_Information shown_
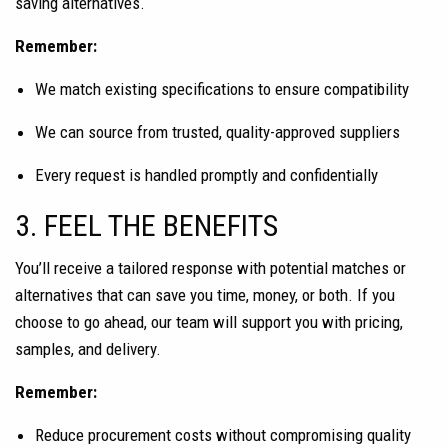
saving alternatives.
Remember:
We match existing specifications to ensure compatibility
We can source from trusted, quality-approved suppliers
Every request is handled promptly and confidentially
3. FEEL THE BENEFITS
You’ll receive a tailored response with potential matches or
alternatives that can save you time, money, or both. If you
choose to go ahead, our team will support you with pricing,
samples, and delivery.
Remember:
Reduce procurement costs without compromising quality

_Problem to solve_
In transcribing the lines above, omit the images and keep all else exact.

_Reply to the task_
saving alternatives.
Remember:
We match existing specifications to ensure compatibility
We can source from trusted, quality-approved suppliers
Every request is handled promptly and confidentially
3. FEEL THE BENEFITS
You’ll receive a tailored response with potential matches or
alternatives that can save you time, money, or both. If you
choose to go ahead, our team will support you with pricing,
samples, and delivery.
Remember:
Reduce procurement costs without compromising quality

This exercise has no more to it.